** TASK OBJECTIVE **
Scan the records for "artista" and copy each line that contains it.

** GIVEN DATA **
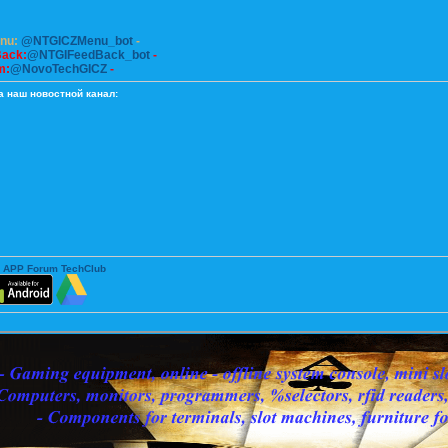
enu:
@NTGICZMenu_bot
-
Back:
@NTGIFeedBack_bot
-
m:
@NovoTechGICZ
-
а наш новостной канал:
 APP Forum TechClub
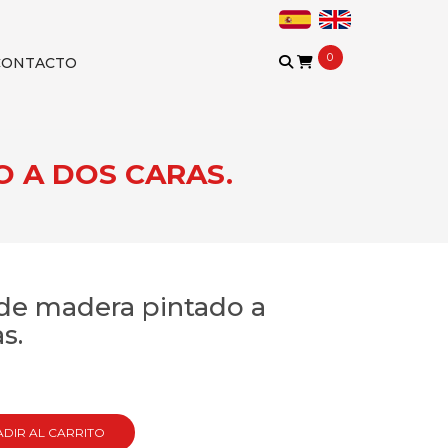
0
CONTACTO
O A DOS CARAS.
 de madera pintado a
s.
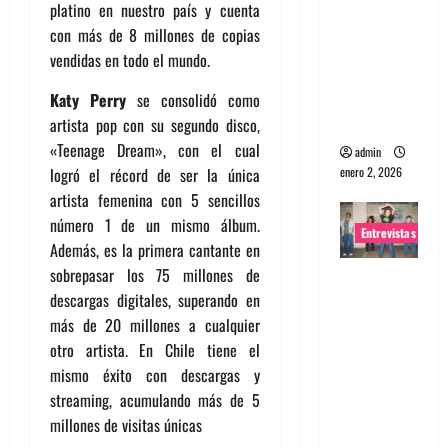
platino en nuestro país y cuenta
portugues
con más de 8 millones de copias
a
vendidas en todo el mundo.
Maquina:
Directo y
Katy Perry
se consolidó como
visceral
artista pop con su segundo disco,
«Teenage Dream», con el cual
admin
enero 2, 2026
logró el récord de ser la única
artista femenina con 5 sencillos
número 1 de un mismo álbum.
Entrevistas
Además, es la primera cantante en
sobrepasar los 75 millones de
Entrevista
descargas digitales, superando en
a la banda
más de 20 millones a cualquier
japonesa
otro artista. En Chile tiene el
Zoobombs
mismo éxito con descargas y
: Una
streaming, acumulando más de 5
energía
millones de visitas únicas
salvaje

---

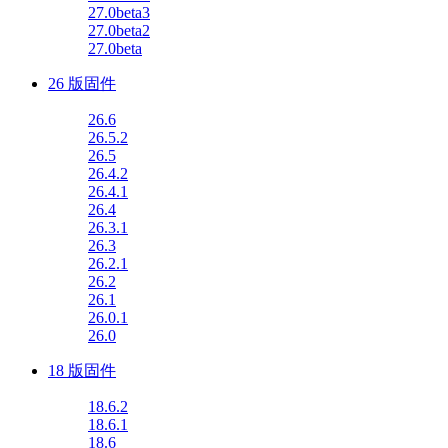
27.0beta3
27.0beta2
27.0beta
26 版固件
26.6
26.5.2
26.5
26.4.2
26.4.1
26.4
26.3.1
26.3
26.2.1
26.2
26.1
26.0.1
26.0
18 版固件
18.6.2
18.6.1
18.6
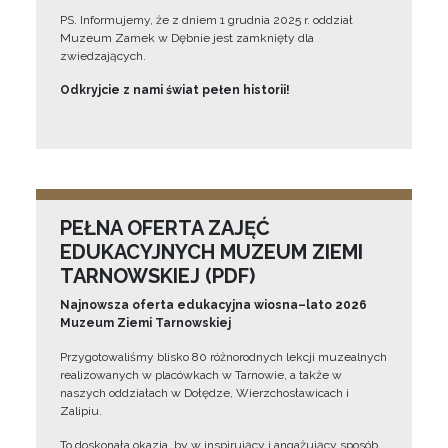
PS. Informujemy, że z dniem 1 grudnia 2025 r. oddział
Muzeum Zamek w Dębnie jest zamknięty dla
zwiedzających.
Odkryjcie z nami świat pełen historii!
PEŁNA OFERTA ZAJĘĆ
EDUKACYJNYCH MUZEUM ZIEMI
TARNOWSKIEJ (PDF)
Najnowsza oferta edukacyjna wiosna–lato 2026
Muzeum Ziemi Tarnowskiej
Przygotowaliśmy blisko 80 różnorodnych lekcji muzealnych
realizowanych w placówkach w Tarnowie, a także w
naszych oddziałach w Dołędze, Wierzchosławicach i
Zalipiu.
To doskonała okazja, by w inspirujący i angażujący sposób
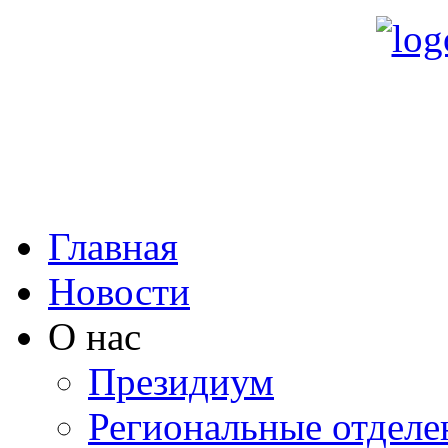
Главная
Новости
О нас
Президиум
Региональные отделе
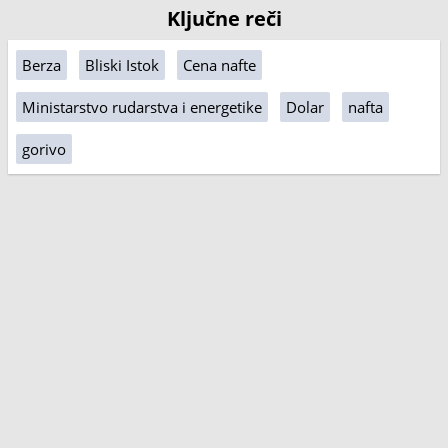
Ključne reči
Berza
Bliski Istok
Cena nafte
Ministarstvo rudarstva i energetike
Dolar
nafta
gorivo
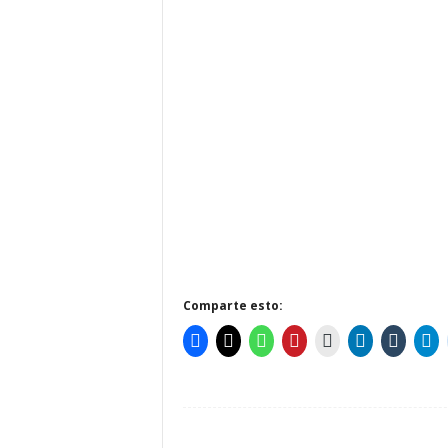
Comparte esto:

** RESPONSE AREA **
artista pop con su segundo disco,
artista femenina con 5 sencillos
otro artista. En Chile tiene el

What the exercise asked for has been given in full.